(Excerpts from a dataset)

______

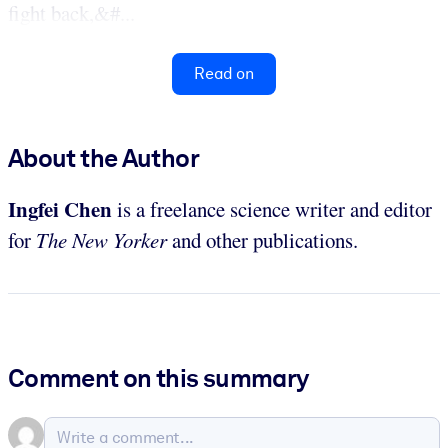
fight back,&#...
Read on
About the Author
Ingfei Chen
is a freelance science writer and editor
for
The New Yorker
and other publications.
Comment on this summary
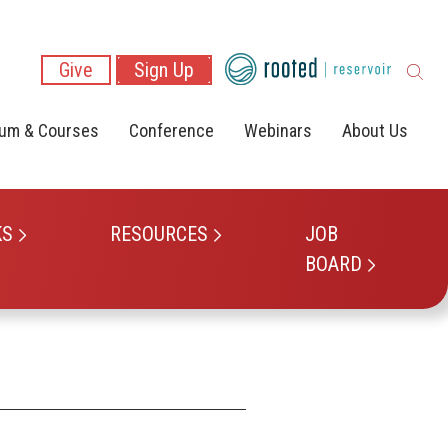
Give
Sign Up
lum & Courses
Conference
Webinars
About Us
KS
RESOURCES
JOB
BOARD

______

■ Exercise description:
Copy every entry above exactly as it stands, but leave the pictures out.

■ Answer area:
fight back,&#...
Read on
About the Author
Ingfei Chen
is a freelance science writer and editor
for
The New Yorker
and other publications.
Comment on this summary
Give
Sign Up
lum & Courses
Conference
Webinars
About Us
KS
RESOURCES
JOB
BOARD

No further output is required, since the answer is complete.